Hegseth: «Il Pentagono condurrà una revisione entro sei mesi»
«La Nato 3.0 è il riconoscimento, dopo la Guerra Fredda, della necessità di tornare a una vera alleanza militare intransigente, dotata di reali capacità militari in grado di esercitare un’influenza deterrente proprio qui sul continente e di assumere la guida della difesa convenzionale dell’Europa», ha affermato Hegseth, senza quantificare l’eventuale riduzione del dispiegamento delle forze americane in Europa: «Alcuni devono ancora fare di più, e lo diremo apertamente, sia in privato che in pubblico. Credo che tra amici ci debba essere onestà». Hegseth ha spiegato che il Pentagono condurrà una revisione della propria presenza militare in Europa entro i prossimi sei mesi. Il processo includerà consultazioni con il Congresso degli Stati Uniti, che ha stabilito per legge un numero minimo di forze da mantenere in Europa. La revisione, ha sottolineato Hegseth senza escludere un’accelerata, «potrebbe durare anche meno».

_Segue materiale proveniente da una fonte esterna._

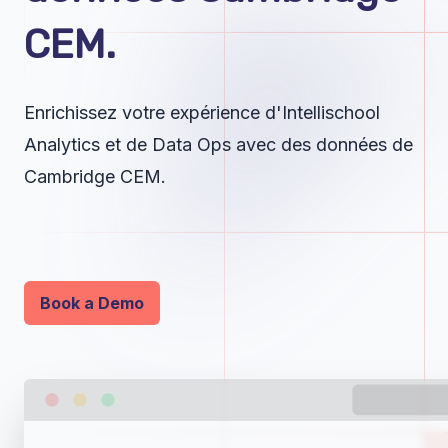
CEM.
Enrichissez votre expérience d'Intellischool
Analytics et de Data Ops avec des données de
Cambridge CEM.
Book a Demo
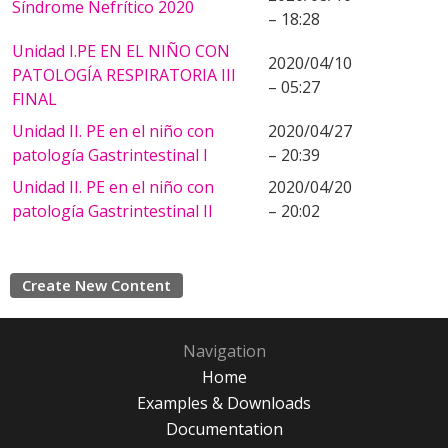
Síndrome Nefrítico 2020
– 18:28
Unidad I.PE EN EL NIÑO CON
2020/04/10
PATOLOGÍA RESPIRATORIA III
– 05:27
FINAL
Unidad II. PE en el niño con
2020/04/27
patología Gastrintestinal I
– 20:39
Unidad II. PE en el niño con
2020/04/20
patología Gastrintestinal II
– 20:02
Create New Content
Navigation
Home
Examples & Downloads
Documentation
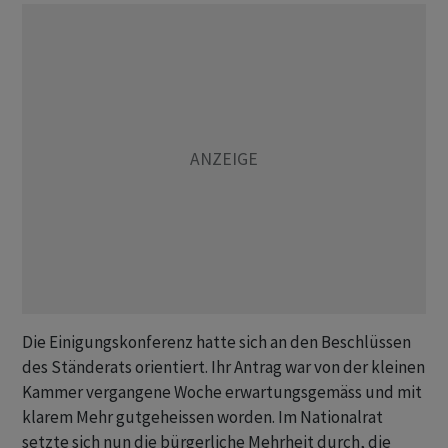
Die Einigungskonferenz hatte sich an den Beschlüssen
des Ständerats orientiert. Ihr Antrag war von der kleinen
Kammer vergangene Woche erwartungsgemäss und mit
klarem Mehr gutgeheissen worden. Im Nationalrat
setzte sich nun die bürgerliche Mehrheit durch, die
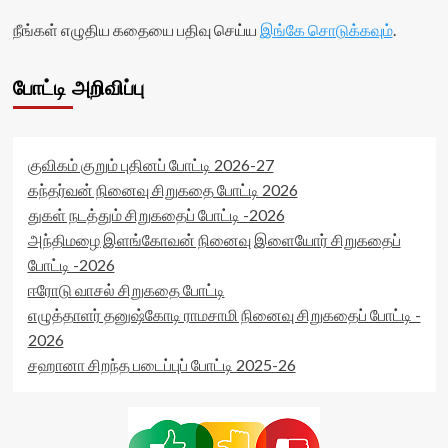
>
rating='0'
நீங்கள் எழுதிய கதையை பதிவு செய்ய
இங்கே சொடுக்கவும்
.
</div>
data-
<span
rater-
class='yasr-
starsize='16'
போட்டி அறிவிப்பு
stars-
data-
title-
rater-
average'>0
postid='16011'
(0)
data-
குவிகம் குறும் புதினப் போட்டி 2026-27
</span>
rater-
</div>
readonly='true'
கந்தர்வன் நினைவு சிறுகதை போட்டி 2026
data-
துகள் நடத்தும் சிறுகதைப் போட்டி -2026
readonly-
அந்திமழை இளங்கோவன் நினைவு இளையோர் சிறுகதைப்
attribute='true'
போட்டி -2026
>
</div>
ஈரோடு வாசல் சிறுகதை போட்டி
<span
எழுத்தாளர் தனுஷ்கோடி ராமசாமி நினைவு சிறுகதைப் போட்டி -
class='yasr-
2026
stars-
title-
சஹானா சிறந்த படைப்புப் போட்டி 2025-26
average'>0
(0)
</span>
</div>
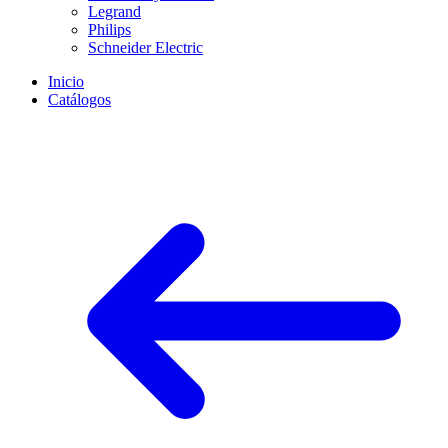
Legrand
Philips
Schneider Electric
Inicio
Catálogos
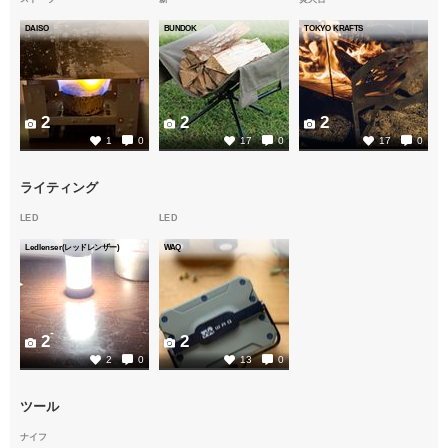
DAISO
BUNDOK
TOKYO KRAFTS
2
2
2
1
0
17
0
17
0
ライティング
LED
LED
Ledlenser(レッドレンザー)
WAQ
2
2
2
0
13
0
ツール
ナイフ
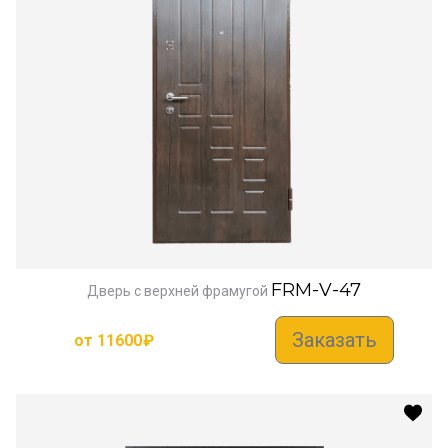
FRM-V-47
Дверь с верхней фрамугой
Заказать
от
11600
₽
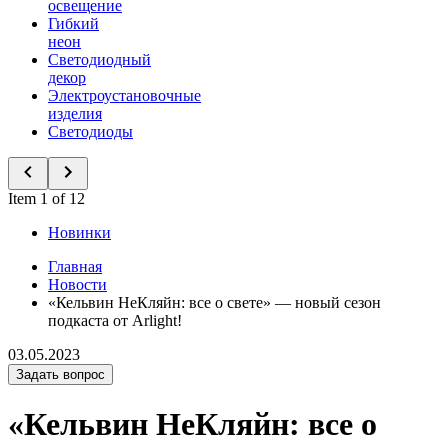
освещение
Гибкий
неон
Светодиодный
декор
Электроустановочные
изделия
Светодиоды
Item 1 of 12
Новинки
Главная
Новости
«Кельвин НеКляйн: все о свете» — новый сезон
подкаста от Arlight!
03.05.2023
Задать вопрос
«Кельвин НеКляйн: все о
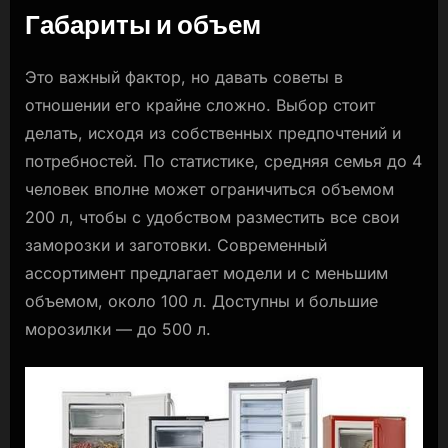
Габариты и объем
Это важный фактор, но давать советы в
отношении его крайне сложно. Выбор стоит
делать, исходя из собственных предпочтений и
потребностей. По статистике, средняя семья до 4
человек вполне может ограничиться объемом
200 л, чтобы с удобством разместить все свои
заморозки и заготовки. Современный
ассортимент предлагает модели и с меньшим
объемом, около 100 л. Доступны и большие
морозилки — до 500 л.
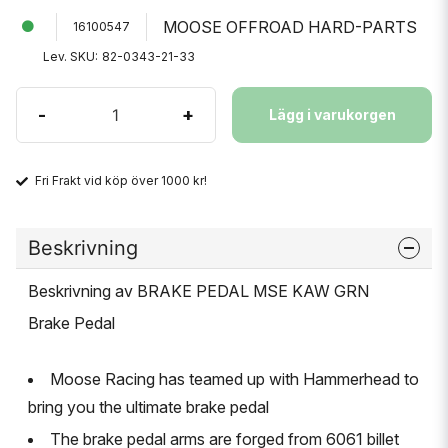
MOOSE OFFROAD HARD-PARTS
16100547
Lev. SKU:
82-0343-21-33
-
+
Lägg i varukorgen
Fri Frakt vid köp över 1000 kr!
Beskrivning
Beskrivning av BRAKE PEDAL MSE KAW GRN
Brake Pedal
Moose Racing has teamed up with Hammerhead to
bring you the ultimate brake pedal
The brake pedal arms are forged from 6061 billet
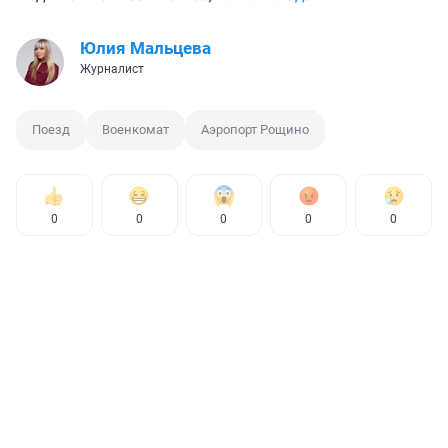
Юлия Мальцева
Журналист
Поезд
Военкомат
Аэропорт Рощино
0
0
0
0
0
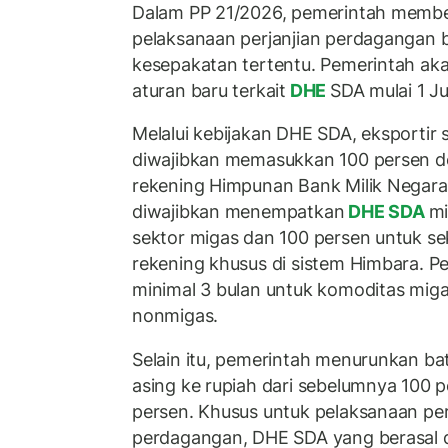
Dalam PP 21/2026, pemerintah memberi
pelaksanaan perjanjian perdagangan b
kesepakatan tertentu. Pemerintah ak
aturan baru terkait
DHE
SDA mulai 1 Ju
Melalui kebijakan DHE SDA, eksportir
diwajibkan memasukkan 100 persen de
rekening Himpunan Bank Milik Negara 
diwajibkan menempatkan
DHE SDA
mi
sektor migas dan 100 persen untuk s
rekening khusus di sistem Himbara. 
minimal 3 bulan untuk komoditas miga
nonmigas.
Selain itu, pemerintah menurunkan ba
asing ke rupiah dari sebelumnya 100 
persen. Khusus untuk pelaksanaan perj
perdagangan, DHE SDA yang berasal 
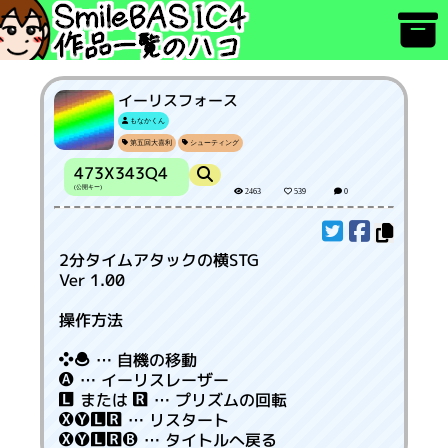
イーリスフォース
もなかくん
第五回大喜利
シューティング
473X343Q4
(公開キー)
2463
539
0
2分タイムアタックの横STG
Ver 1.00
操作方法
 … 自機の移動
 … イーリスレーザー
 または  … プリズムの回転
 … リスタート
 … タイトルへ戻る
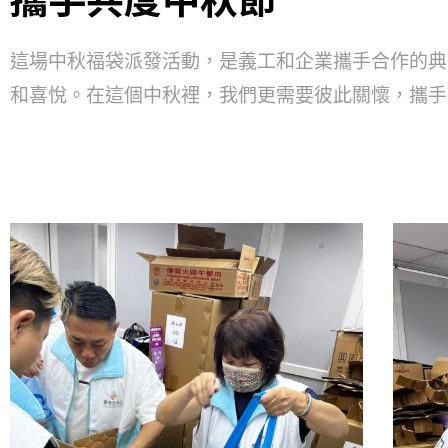
這場中秋福袋派發活動，是義工和企業攜手合作的典
和喜悅。在這個中秋裡，我們更需要彼此關懷，攜手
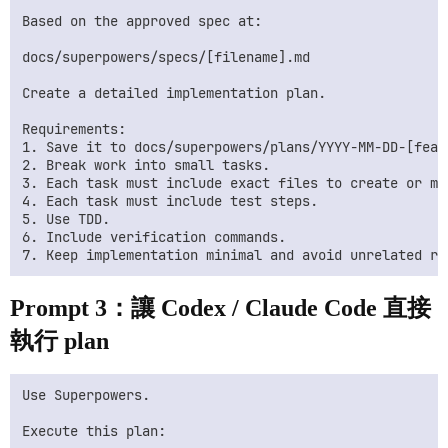
Based on the approved spec at:

docs/superpowers/specs/[filename].md

Create a detailed implementation plan.

Requirements:

1. Save it to docs/superpowers/plans/YYYY-MM-DD-[featu
2. Break work into small tasks.

3. Each task must include exact files to create or mod
4. Each task must include test steps.

5. Use TDD.

6. Include verification commands.

Prompt 3：讓 Codex / Claude Code 直接
執行 plan
Use Superpowers.

Execute this plan:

Crescono gli interrogativi in vista del vertice Nato di Ankara
A maggio Washington ha comunicato ai propri alleati la decisione di ridurre il numero di capacità militari statunitensi a disposizione dell’alleanza in caso di crisi, sollevando interrogativi urgenti in vista del vertice Nato di Ankara del 7-8 luglio. Secondo il generale dell’aeronautica statunitense Alexus Grynkewich, a capo del Comando europeo degli Stati Uniti (Eucom) e Comandante supremo delle forze alleate in Europa (Saceur), la mossa mira a porre fine gradualmente a una «malsana codipendenza» dalle forze statunitensi, in un momento in cui Washington si trova ad affrontare la possibilità di conflitti simultanei in più teatri operativi.